Involuntary Manslaughter cases are complex, and convictions often result in severe consequences, including imprisonment, fines, and a life-long negative impact on the offender’s personal and professional life.

It’s crucial for anyone facing Involuntary Manslaughter charges to seek legal counsel and advice from a criminal defense attorney who can help build a strong defense and fight for the best possible outcome, which can include reduced sentences, probation, or even—where applicable—dismissal.

Involuntary Manslaughter charges differ from state to state. A local criminal defense attorney will have an extensive understanding of the statutes applicable within their jurisdiction and can, therefore, offer tailored and accurate advice.

Additionally, it’s easy for defendants to forget that they have rights, too. A criminal defense attorney can ensure their client’s rights are upheld and protected throughout the legal process.

FAQs About Involuntary Manslaughter

What Kind of Sentence Can Someone Get for Involuntary Manslaughter in Texas?

In Texas, manslaughter is classed as a second-degree felony. The legal penalties include a fine of up to $10,000 and a jail sentence of between two and 20 years.

Texas law does not distinguish between voluntary and involuntary manslaughter, instead

categorizing them both under “manslaughter.” Depending on the circumstances of the offense, the charge can be considered “manslaughter,” “vehicular manslaughter,” or “intoxication manslaughter.”

How Does Homicide Differ from Involuntary Manslaughter?

Homicide is the killing of one person by another. Voluntary manslaughter, involuntary manslaughter, felony murder, and murder are all different types of criminal homicide. The difference between involuntary manslaughter and other types of homicide lies in the lack of intent. Involuntary manslaughter is when someone is accidentally (or indirectly) killed as a result of reckless or negligent conduct rather than killed intentionally, deliberately, or with malice.

What’s the Minimum Sentence for Involuntary Manslaughter?

The legal penalties associated with involuntary manslaughter differ from one state to another, but typically, it’s considered a felony and is, therefore, punishable by at least 12 months in prison. In some cases, jail time can be suspended, and defendants may be granted probation.

However, every case is different, and the outcome of an involuntary manslaughter case will largely depend on the circumstances of the offense, the jurisdiction in question, and various other factors. A criminal defense attorney could provide more accurate information and tailored advice.

Why Is Involuntary Manslaughter Considered a Crime?

Although most involuntary slaughter cases do not involve an intentional, deliberate, or premeditated homicide, the death happens as a result of criminally negligence or criminally reckless behavior or through the commission of another crime.

For example, assuming no laws were broken and the defendant was driving carefully and lawfully, a freak car accident that leads to death probably will not result in involuntary manslaughter. In contrast, if it is found that the driver was drunk, they could face involuntary manslaughter charges.

Could You Provide an Example of Involuntary Manslaughter?
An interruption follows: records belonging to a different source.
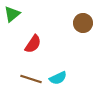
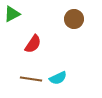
green triangle: rotated 12 degrees clockwise
brown circle: moved 9 px left, 4 px up
brown line: rotated 10 degrees counterclockwise
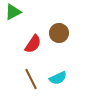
green triangle: moved 1 px right, 2 px up
brown circle: moved 15 px left, 14 px down
brown line: rotated 55 degrees clockwise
After closing a successful deal at work, John joins his colleagues at the bar for a few drinks. Even though he knows he’s probably over the legal limit, he decides he feels sober enough to drive home. Unfortunately, John is involved in a car crash that results in the death of a bystander. He could now be charged with involuntary manslaughter since he caused a person’s death while committing an offense (drunk driving) without malice, intent, or premeditation.